A continuous culture system has been used to study the effects of low (sub-MIC) levels of sodium fluoride on the stability and metabolism of a defined oral microbial community. The microflora was also subjected to glucose pulses at pH 7.0, with and without subsequent pH control. At pH 7.0, a continuous supply of 1 mmol/L NaF reduced slightly the viable counts of the oral microflora, although their proportions were relatively unaffected. At pH 7.0, during glucose pulsing, 1 mmol/L NaF prevented the rise in proportions of A. viscosus and reduced the levels of B. intermedius. Glucose pulsing without pH control and in the absence of fluoride markedly inhibited the growth of many species, and L. casei, V. dispar, and S. mutans predominated in the culture. Fluoride (1 mmol/L), either pulsed with the glucose or provided continuously, reduced both the rate of change and the degree of fall in pH, and in doing so prevented the enrichment of S. mutans in the culture. Fluoride also reduced the pH-mediated inhibition of other members of the oral community, although S. sanguis was inhibited even further. Thus, even sub-MIC levels of fluoride may have a beneficial anti-bacterial effect on dental plaque by interfering with acid production. This would reduce the pH-mediated disruption to the balance of the microflora and suppress the selection of S. mutans.

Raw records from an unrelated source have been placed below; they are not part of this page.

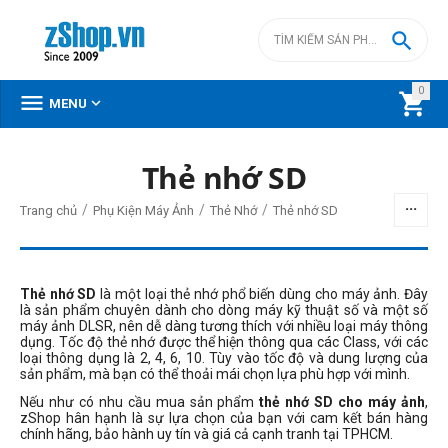

0



MENU
Thẻ nhớ SD
BỘ LỌC
/
/
/
Trang chủ
Phụ Kiện Máy Ảnh
Thẻ Nhớ
Thẻ nhớ SD
Giá
đ
–
đ
Thẻ nhớ SD
là một loại thẻ nhớ phổ biến dùng cho máy ảnh. Đây
là sản phẩm chuyên dành cho dòng máy kỹ thuật số và một số
máy ảnh DLSR, nên dễ dàng tương thích với nhiều loại máy thông
dụng. Tốc độ thẻ nhớ được thể hiện thông qua các Class, với các
2890000
đ
3890000
đ
loại thông dụng là 2, 4, 6, 10. Tùy vào tốc độ và dung lượng của
sản phẩm, mà bạn có thể thoải mái chọn lựa phù hợp với mình.
Thương hiệu
Nếu như có nhu cầu mua sản phẩm
thẻ nhớ SD cho máy ảnh
,
Exascend
zShop hân hạnh là sự lựa chọn của bạn với cam kết bán hàng
chính hãng, bảo hành uy tín và giá cả cạnh tranh tại TPHCM.
Kingston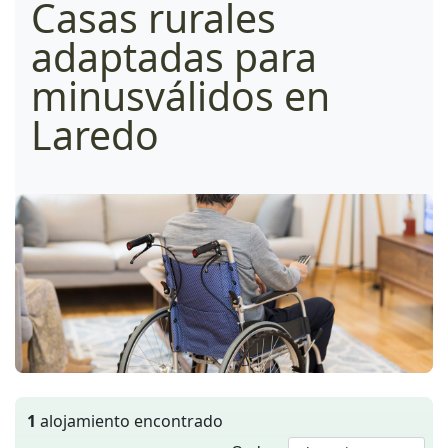
Casas rurales
adaptadas para
minusválidos en
Laredo
1
alojamiento encontrado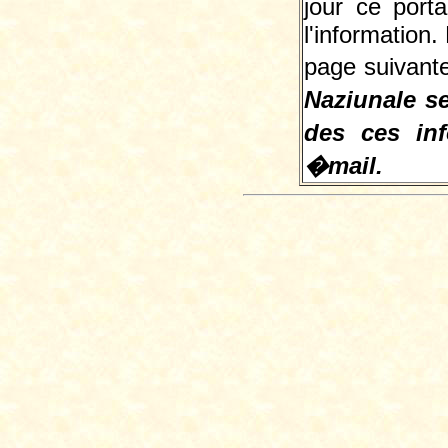
jour ce porta
l'information
page suivant
Naziunale se
des ces in
�mail.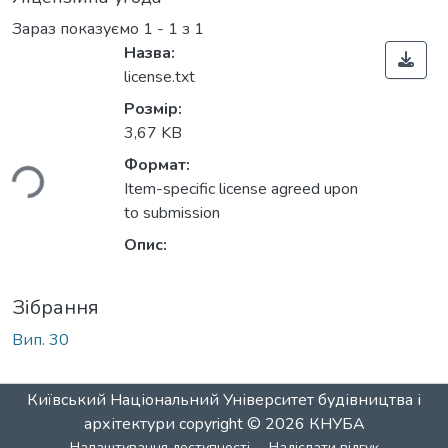
Зараз показуємо
1 - 1 з 1
Назва:
license.txt
Розмір:
ться...
3,67 KB
Формат:
Item-specific license agreed upon
to submission
Опис:
Зібрання
Вип. 30
Київський Національний Університет будівництва і
архітектури
copyright © 2026
КНУБА
Налаштування доступності
Надіслати відгук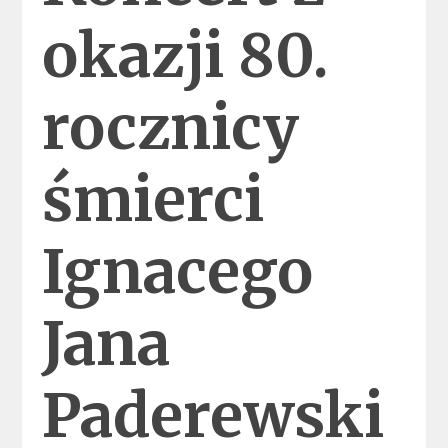
okazji 80.
rocznicy
śmierci
Ignacego
Jana
Paderewski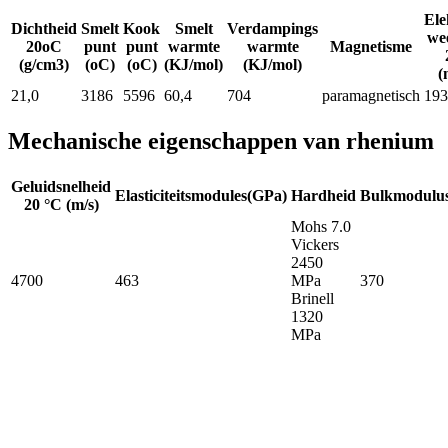
Ele
Dichtheid
Smelt
Kook
Smelt
Verdampings
we
20oC
punt
punt
warmte
warmte
Magnetisme
(g/cm3)
(oC)
(oC)
(KJ/mol)
(KJ/mol)
(
21,0
3186
5596
60,4
704
paramagnetisch
193
Mechanische eigenschappen van rhenium
Geluidsnelheid
Elasticiteitsmodules(GPa)
Hardheid
Bulkmodulu
20 °C (m/s)
Mohs 7.0
Vickers
2450
4700
463
MPa
370
Brinell
1320
MPa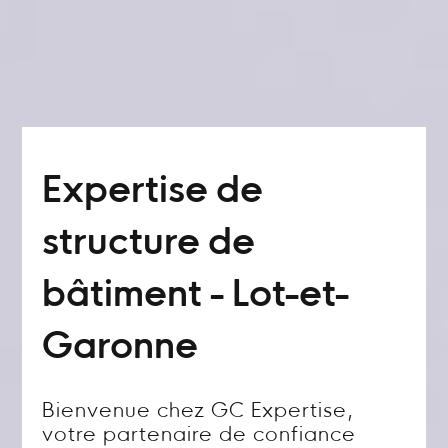
Expertise de
structure de
bâtiment - Lot-et-
Garonne
Bienvenue chez GC Expertise,
votre partenaire de confiance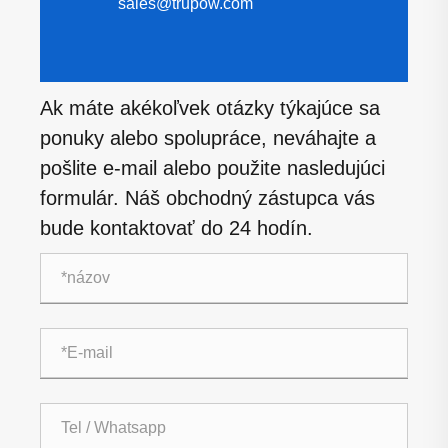
sales@trupow.com
Ak máte akékoľvek otázky týkajúce sa
ponuky alebo spolupráce, neváhajte a
pošlite e-mail alebo použite nasledujúci
formulár. Náš obchodný zástupca vás
bude kontaktovať do 24 hodín.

Oral anaerobes cannot survive oxygen stress without interacting with facuItative/aerobic species as a microbial commmunity

D.J. Bradshaw, P.D. Marsh, G.K. Watson and C. Allison. 1997. Anaerobic bacteria are found commonly as components of mixed culture biofilms in many aerated habitats, including the mouth. Previous studies showed that anaerobes could survive in planktonic and biofilm communities in aerated conditions when part of a community including facultative and/or aerobic species, and the numbers and proportions of anaerobic species increased as biofilms aged. When the obligate anaerobes were grown in the absence of aerobic/facultative species, however, they were unable to grow in either the planktonic or biofilm culture. The mean survival times of organisms in the aerated culture containing four anaerobic species varied from around 5 min for Fusobacterium nucleatum and Veillonella dispar, to less than 4 min for Porphyromonas gingivalis and Prevotella nigrescens. In addition, in this culture, the biofilm mode of growth did not provide a haven for these bacteria in the absence of oxygen‐consuming species.